PROJECT_ROOT = Path().resolve()
candidates = [PROJECT_ROOT, PROJECT_ROOT.parent, PROJECT_ROOT.parent.parent]
for candidate in candidates:
    if candidate and (candidate / 'envgen').exists():
        path_str = str(candidate)
        if path_str not in sys.path:
            sys.path.append(path_str)
        break
else:
    path_str = str(PROJECT_ROOT)
    if path_str not in sys.path:
        sys.path.append(path_str)

from envgen.config import load_config
from envgen.viz import plot_grid_with_base_pois
from marl.envs import load_lurigancho_map, load_lurigancho_fixed_data, build_lurigancho_fixed_episode
from marl.eval_marl import build_agent_for_scenarios, clone_instance, MarlActorPolicy
from marl.train_marl import RewardWeights, MarlEnv


In [None]:
CONFIG_PATH = Path("config.json")
SCENARIO_PATH = Path("lurigancho_scenario.json")
POIS_PATH = Path("lurigancho_pois_val.json")
CHECKPOINT_PATH = Path("results/ckpt_step3_lurigancho_fixed.pt")
SIM_SEED = 2025
VIDEO_PATH = Path("results/lurigancho_single_run.gif")
VIDEO_PATH.parent.mkdir(parents=True, exist_ok=True)


In [None]:
cfg = load_config(CONFIG_PATH)
map_data = load_lurigancho_map(SCENARIO_PATH)
fixed_data = load_lurigancho_fixed_data(POIS_PATH)
rng = np.random.default_rng(SIM_SEED)
episode, ei_map, hooks = build_lurigancho_fixed_episode(map_data, fixed_data, cfg, rng, split="val")

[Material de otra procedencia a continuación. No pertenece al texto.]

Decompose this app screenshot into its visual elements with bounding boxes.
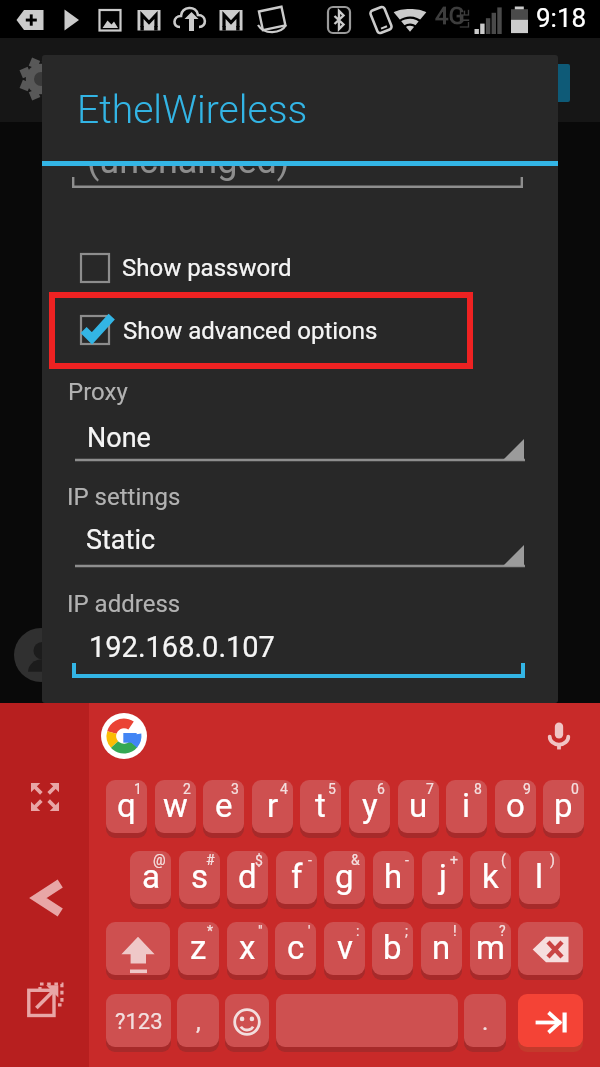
staticText: n — [432, 928, 451, 967]
button[interactable]: Open in new window — [27, 982, 63, 1018]
staticText: 7 — [426, 781, 434, 797]
staticText: + — [450, 852, 458, 868]
staticText: e — [215, 786, 233, 825]
staticText: 5 — [328, 781, 336, 797]
staticText: 2 — [183, 781, 191, 797]
button[interactable]: z — [178, 922, 219, 978]
staticText: w — [163, 786, 188, 825]
button[interactable]: Emoji — [225, 994, 269, 1050]
staticText: None — [87, 422, 151, 454]
button[interactable]: u — [398, 780, 439, 836]
staticText: d — [238, 857, 257, 896]
staticText: ; — [405, 923, 408, 939]
staticText: ?123 — [115, 1009, 163, 1035]
staticText: EthelWireless — [77, 87, 308, 133]
button[interactable]: t — [300, 780, 341, 836]
button[interactable]: r — [252, 780, 293, 836]
button[interactable]: y — [349, 780, 390, 836]
staticText: c — [287, 928, 305, 967]
button[interactable]: f — [276, 851, 317, 907]
button[interactable]: g — [324, 851, 365, 907]
staticText: g — [335, 857, 354, 896]
button[interactable]: . — [464, 994, 506, 1050]
staticText: q — [117, 786, 136, 825]
staticText: " — [258, 923, 263, 939]
staticText: $ — [255, 852, 263, 868]
button[interactable]: q — [106, 780, 147, 836]
button[interactable]: m — [470, 922, 511, 978]
button[interactable]: Resize keyboard — [31, 783, 59, 811]
button[interactable]: c — [275, 922, 316, 978]
button[interactable]: a — [130, 851, 171, 907]
button[interactable]: v — [324, 922, 365, 978]
staticText: u — [409, 786, 428, 825]
button[interactable]: Space — [276, 994, 458, 1050]
staticText: ) — [550, 852, 555, 868]
staticText: Show password — [122, 254, 292, 282]
staticText: @ — [153, 852, 166, 868]
button[interactable]: , — [177, 994, 219, 1050]
staticText: ' — [308, 923, 311, 939]
button[interactable]: l — [519, 851, 560, 907]
staticText: v — [337, 928, 353, 967]
button[interactable]: p — [543, 780, 584, 836]
staticText: LTE — [458, 10, 472, 28]
button[interactable]: b — [372, 922, 413, 978]
staticText: ? — [499, 923, 506, 939]
staticText: 9 — [523, 781, 531, 797]
button[interactable] — [70, 302, 380, 352]
button[interactable]: None — [75, 411, 525, 466]
button[interactable]: j — [422, 851, 463, 907]
staticText: : — [356, 923, 360, 939]
button[interactable]: h — [373, 851, 414, 907]
staticText: 192.168.0.107 — [89, 630, 275, 664]
staticText: ( — [501, 852, 506, 868]
staticText: * — [207, 923, 214, 939]
button[interactable]: k — [470, 851, 511, 907]
button[interactable]: d — [227, 851, 268, 907]
staticText: . — [482, 1008, 489, 1036]
staticText: b — [383, 928, 402, 967]
button[interactable]: ?123 — [106, 994, 171, 1050]
staticText: Static — [86, 524, 156, 556]
staticText: - — [308, 852, 312, 868]
staticText: 3 — [231, 781, 239, 797]
staticText: a — [142, 857, 160, 896]
button[interactable]: n — [421, 922, 462, 978]
staticText: (unchanged) — [87, 166, 290, 182]
button[interactable]: Back — [30, 880, 66, 916]
button[interactable]: Shift — [106, 922, 170, 978]
staticText: # — [206, 852, 215, 868]
staticText: 6 — [377, 781, 385, 797]
staticText: m — [476, 928, 505, 967]
staticText: x — [239, 928, 256, 967]
button[interactable]: i — [446, 780, 487, 836]
button[interactable]: Voice input — [543, 720, 575, 752]
button[interactable]: w — [155, 780, 196, 836]
staticText: t — [315, 786, 326, 825]
button[interactable]: e — [203, 780, 244, 836]
staticText: p — [554, 786, 573, 825]
button[interactable]: Enter — [518, 994, 583, 1050]
staticText: o — [506, 786, 525, 825]
staticText: 1 — [134, 781, 142, 797]
staticText: , — [196, 1008, 201, 1036]
button[interactable]: s — [179, 851, 220, 907]
staticText: Show advanced options — [123, 317, 378, 345]
button[interactable]: x — [227, 922, 268, 978]
button[interactable]: o — [495, 780, 536, 836]
staticText: 4 — [280, 781, 288, 797]
staticText: 0 — [571, 781, 579, 797]
button[interactable]: Google search — [101, 713, 147, 759]
button[interactable]: Static — [75, 513, 525, 572]
staticText: k — [482, 857, 499, 896]
button[interactable]: Backspace — [518, 922, 583, 978]
staticText: Proxy — [68, 378, 128, 406]
button[interactable] — [70, 240, 180, 290]
staticText: 8 — [474, 781, 482, 797]
staticText: y — [362, 786, 378, 825]
staticText: 4G — [435, 2, 465, 30]
staticText: - — [405, 852, 409, 868]
staticText: f — [291, 857, 303, 896]
staticText: z — [190, 928, 207, 967]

n_pois = len(episode["pois"])
n_uavs = len(episode["uavs"])
summary = (
    f"**Instancia determinista lista**\n"
    f"- Celdas: {map_data.rows} x {map_data.cols}\n"
    f"- Base: {map_data.base_xy}\n"
    f"- POIs cargados: {n_pois}\n"
    f"- UAVs disponibles: {n_uavs}\n"
)
display(Markdown(summary))


In [None]:
poi_dicts = [
    {"x": p.x, "y": p.y, "priority": p.priority, "dwell_ticks": p.dwell_ticks}
    for p in episode["pois"]
]
plot_grid_with_base_pois(
    episode["grid"],
    episode["base_xy"],
    poi_dicts,
    title="Mapa + POIs de validación",
)


In [None]:
agent = build_agent_for_scenarios(episode, str(CHECKPOINT_PATH))
policy = MarlActorPolicy(agent, deterministic=True)
agent.actor.eval()
agent.critic.eval()


def make_env():
    clone = clone_instance(episode)
    poi_cells = [p.y * map_data.cols + p.x for p in clone["pois"]]
    ei_map.reset_dynamic(poi_cells)
    return MarlEnv(
        clone,
        RewardWeights(),
        global_obs=ei_map,
        hooks=hooks,
        env_mode="lurigancho_fixed",
        ignore_horizon=True,
    )


env = make_env()
display(Markdown(f"Ambiente inicializado. Horizon ticks: {env.horizon_ticks}."))


In [None]:
def compute_status(env):
    total = len(env.pois)
    served = sum(1 for p in env.pois if p.served)
    coverage = served / max(total, 1)
    violations = sum(1 for p in env.pois if getattr(p, "violated", False))
    avg_energy = float(np.mean([u.E for u in env.uavs])) if env.uavs else 0.0
    return {
        "total_pois": total,
        "served": served,
        "coverage": coverage,
        "violations": violations,
        "avg_energy": avg_energy,
    }


def render_env_frame(env, step_idx, trajectories=None):
    status = compute_status(env)
    H, W = env.grid.shape
    bg = np.where(env.grid, 0.25, 0.95)
    fig, ax = plt.subplots(figsize=(14, 6))
    ax.imshow(bg, cmap="gray", origin="upper")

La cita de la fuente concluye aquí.